▶ [Activity]
Line by line, return the listing exactly, without any of the images.

#### Material to process

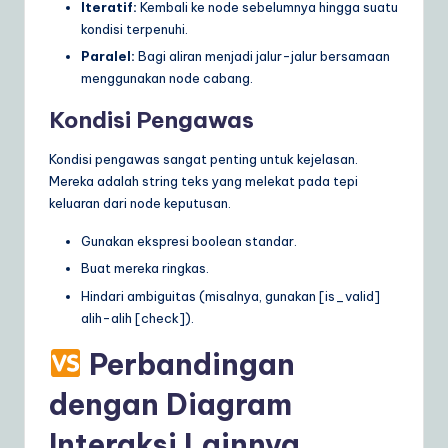
Iteratif:
Kembali ke node sebelumnya hingga suatu
kondisi terpenuhi.
Paralel:
Bagi aliran menjadi jalur-jalur bersamaan
menggunakan node cabang.
Kondisi Pengawas
Kondisi pengawas sangat penting untuk kejelasan.
Mereka adalah string teks yang melekat pada tepi
keluaran dari node keputusan.
Gunakan ekspresi boolean standar.
Buat mereka ringkas.
Hindari ambiguitas (misalnya, gunakan [is_valid]
alih-alih [check]).
Perbandingan
dengan Diagram
Interaksi Lainnya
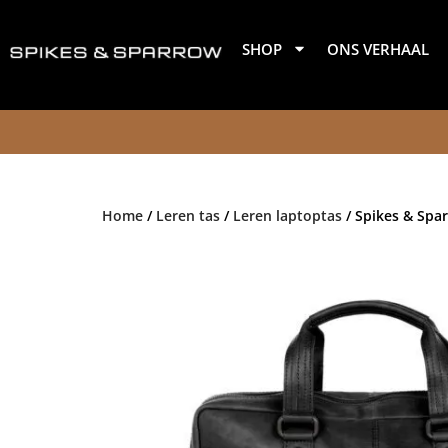
Ga
naar
SHOP
ONS VERHAAL
de
inhoud
Home
/
Leren tas
/
Leren laptoptas
/ Spikes & Spar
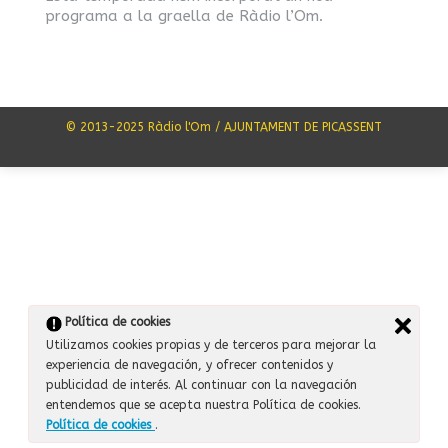
programa a la graella de Ràdio l’Om.
© 2013-2025 Ràdio l'Om / AJUNTAMENT DE PICASSENT
Política de cookies
Utilizamos cookies propias y de terceros para mejorar la
experiencia de navegación, y ofrecer contenidos y
publicidad de interés. Al continuar con la navegación
entendemos que se acepta nuestra Política de cookies.
Política de cookies
.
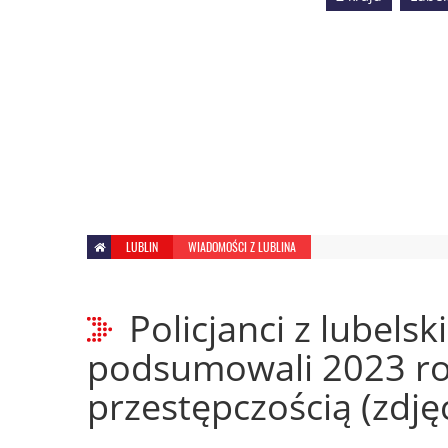
LUBLIN
WIADOMOŚCI Z LUBLINA
Policjanci z lubelsk
podsumowali 2023 rok
przestępczością (zdjęc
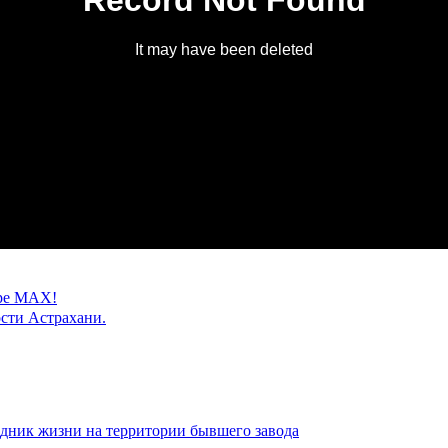
ере MAX!
сти Астрахани.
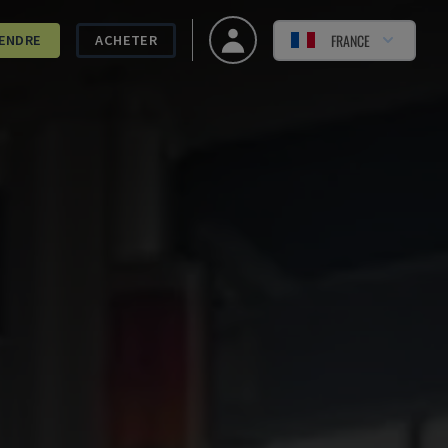
FRANCE
ENDRE
ACHETER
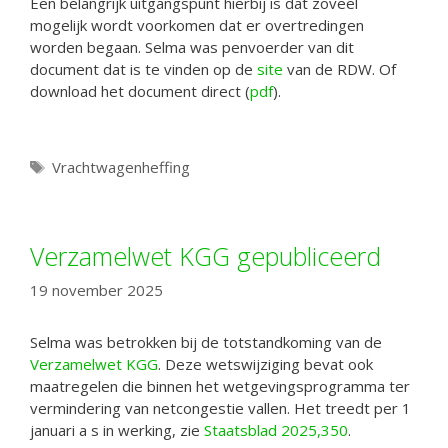
Een belangrijk uitgangspunt hierbij is dat zoveel
mogelijk wordt voorkomen dat er overtredingen
worden begaan. Selma was penvoerder van dit
document dat is te vinden op de
site
van de RDW. Of
download het document direct (
pdf
).
Tags
Vrachtwagenheffing
Verzamelwet KGG gepubliceerd
19 november 2025
Selma was betrokken bij de totstandkoming van de
Verzamelwet KGG
. Deze wetswijziging bevat ook
maatregelen die binnen het wetgevingsprogramma ter
vermindering van netcongestie vallen. Het treedt per 1
januari a s in werking, zie
Staatsblad 2025,350
.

########

▶ [The completed task]
Iteratif:
Kembali ke node sebelumnya hingga suatu
kondisi terpenuhi.
Paralel:
Bagi aliran menjadi jalur-jalur bersamaan
menggunakan node cabang.
Kondisi Pengawas
Kondisi pengawas sangat penting untuk kejelasan.
Mereka adalah string teks yang melekat pada tepi
keluaran dari node keputusan.
Gunakan ekspresi boolean standar.
Buat mereka ringkas.
Hindari ambiguitas (misalnya, gunakan [is_valid]
alih-alih [check]).
Perbandingan
dengan Diagram
Interaksi Lainnya
Ga
naar
SHOP
ONS VERHAAL
de
inhoud
Home
/
Leren tas
/
Leren laptoptas
/ Spikes & Spar
programa a la graella de Ràdio l’Om.
© 2013-2025 Ràdio l'Om / AJUNTAMENT DE PICASSENT
Política de cookies
Utilizamos cookies propias y de terceros para mejorar la
experiencia de navegación, y ofrecer contenidos y
publicidad de interés. Al continuar con la navegación
entendemos que se acepta nuestra Política de cookies.
Política de cookies
.
LUBLIN
WIADOMOŚCI Z LUBLINA
Policjanci z lubelsk
podsumowali 2023 rok
przestępczością (zdjęc
ере MAX!
сти Астрахани.
FRANCE
ENDRE
ACHETER
Een belangrijk uitgangspunt hierbij is dat zoveel
mogelijk wordt voorkomen dat er overtredingen
worden begaan. Selma was penvoerder van dit
document dat is te vinden op de
site
van de RDW. Of
download het document direct (
pdf
).
Tags
Vrachtwagenheffing
Verzamelwet KGG gepubliceerd
19 november 2025
Selma was betrokken bij de totstandkoming van de
Verzamelwet KGG
. Deze wetswijziging bevat ook
maatregelen die binnen het wetgevingsprogramma ter
vermindering van netcongestie vallen. Het treedt per 1
januari a s in werking, zie
Staatsblad 2025,350
.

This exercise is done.